Task brief: Which lines of the listing hold the string "Scheda"? Copy those lines.

Input data:
※ ※ ※

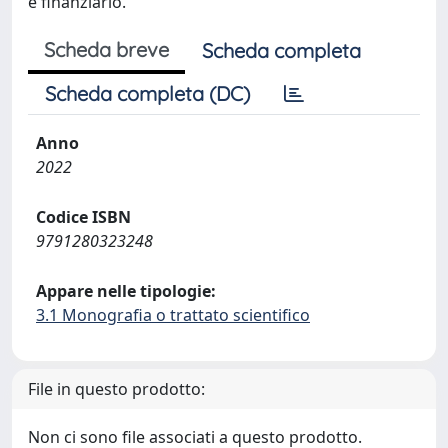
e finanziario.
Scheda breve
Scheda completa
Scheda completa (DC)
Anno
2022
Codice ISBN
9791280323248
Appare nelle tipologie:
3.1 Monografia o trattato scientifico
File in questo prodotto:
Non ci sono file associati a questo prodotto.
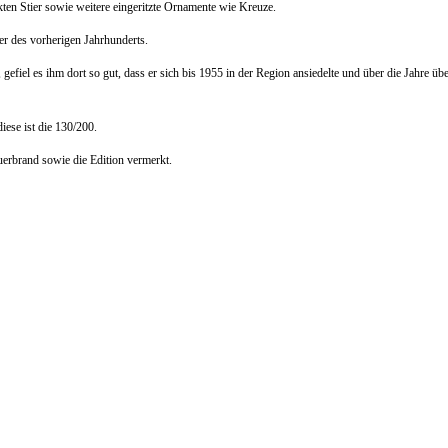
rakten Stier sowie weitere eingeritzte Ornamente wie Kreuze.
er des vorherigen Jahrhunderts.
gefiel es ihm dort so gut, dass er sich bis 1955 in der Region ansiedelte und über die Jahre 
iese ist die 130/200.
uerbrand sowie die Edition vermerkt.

※ ※ ※

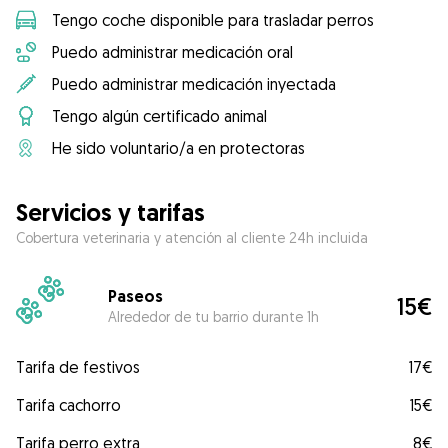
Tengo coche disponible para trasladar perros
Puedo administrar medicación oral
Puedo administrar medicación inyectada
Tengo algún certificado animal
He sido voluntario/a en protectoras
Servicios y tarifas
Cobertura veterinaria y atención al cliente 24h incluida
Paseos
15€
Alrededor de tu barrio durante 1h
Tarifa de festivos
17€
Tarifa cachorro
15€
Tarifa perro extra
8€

※ ※ ※

Task result:
Scheda breve
Scheda completa
Scheda completa (DC)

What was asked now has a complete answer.